Measure USB traffic, but the idea has more potential

This uses the bpftrace tool, and thus doesn’t use the full power of BPF. My code in the domain specific language compiles into BPF that hooks into specific function calls in the USB stack.

As I understand it BPF allows me to hook into those same places and override the function return value. That way I can create a firewall for USB.

Imagine how much work it would be to create a USB firewall without BPF. You would have to:

  • specify a configuration language
  • add a way to upload a config to the kernel
  • create the user language
  • create command line tooling for it
  • convince kernel developers to accept your patches
  • convince distribution vendors to add your tools to the OS

And then it wouldn’t be available on all Linux systems until a few years later when kernels and distributions pick it up.

It would literally take years to make this available to people. With BPF you could do it in a weekend, and other people could start using it without them even needing to reboot.

Set default retransmit time

By default Linux retransmits a SYN packet after 1 second, if there is no response. Then exponentially after 2 more seconds, then 4 more, etc…

While playing with LoRa and AX.25 this timer has caused problems. The problem is that under some settings it can take more than a second (actually in the slowest LoRa mode over 5 seconds) to send the SYN packet. This means that as soon as the SYN is done sending, the retransmit gets sent too. This ties up the radio for another 5 seconds, and likely prevents the reply from being received (my LoRa hardware doesn’t seem to be able to listen before transmit (LBT), and therefore doesn’t do CSMA).

I wouldn’t say that the interface is intuitive (it took me a few hours to find a way to compile and load the code), but once you know how, it’s simple.

#define SEC(NAME) __attribute__((section(NAME), used))

// TODO: assumes little-endian (x86, amd64)
#define bpf_ntohl(x)  __builtin_bswap32(x)

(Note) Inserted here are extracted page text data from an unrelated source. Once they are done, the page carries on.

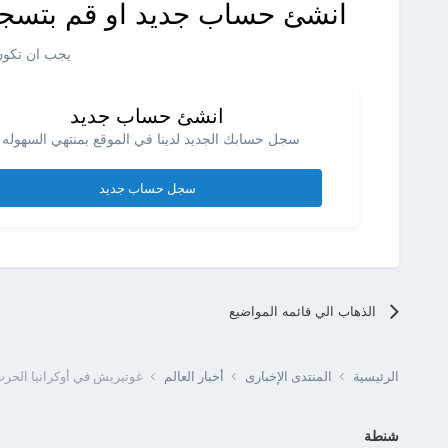
انشئ حساب جديد او قم بتسجي
يجب ان تكون 
انشئ حساب جديد
سجل حسابك الجديد لدينا في الموقع بمنتهي السهوله .
سجل حساب جديد
الذهاب الي قائمه المواضيع
الرئيسية
المنتدى الإخبارى
أخبار العالم
غوتيريش في أوكرانيا الحرب
شنطة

int bpf_sockmap(struct bpf_sock_ops *skops)
  skops->reply = -1;
  // TODO: filter on outgoing interface
  if (bpf_ntohl(skops->remote_port) != 12345 && skops->local_port != 12345) {
    return 0;

  const int op = (int) skops->op;
     // TODO: this is in jiffies, and despite `getconf CLK_TCK` return 100,
     // HZ is clearly 250 on my kernel.
     // 5000 / 250 = 20 seconds
     skops->reply = 5000;
     return 1;
  return 0;
char _license[] __attribute((section("license"),used)) = "GPL";
int _version SEC("version") = 1;

Compile & load using clang (apt install clang llvm) and bpftool (kernel sources in tools/bpf/bpftool):

# I needed kernel headers. Preferably for the kernel you're actually running.
# Compile
clang $CFLAGS -target bpf  -Wall -g -O2 -c set_rto.c -o set_rto.o
# Remove any previous version from the kernel
sudo bpftool cgroup detach "/sys/fs/cgroup/unified/" sock_ops \
    pinned "/sys/fs/bpf/set_rto"
sudo rm -f /sys/fs/bpf/bpf_sockop
# Load the new version.
sudo bpftool prog load set_rto.o  /sys/fs/bpf/bpf_sockop
sudo bpftool cgroup attach /sys/fs/cgroup/unified/ sock_ops \
    pinned /sys/fs/bpf/set_rto

And now port 12345 has a 20s retransmit timer. I’ll update this post with the improved code (see TODOs) once I code that up.

In theory I could create a domain specific language on top of this (all in userspace) for creating rules about when the timer is set to what, and have that compile to BPF.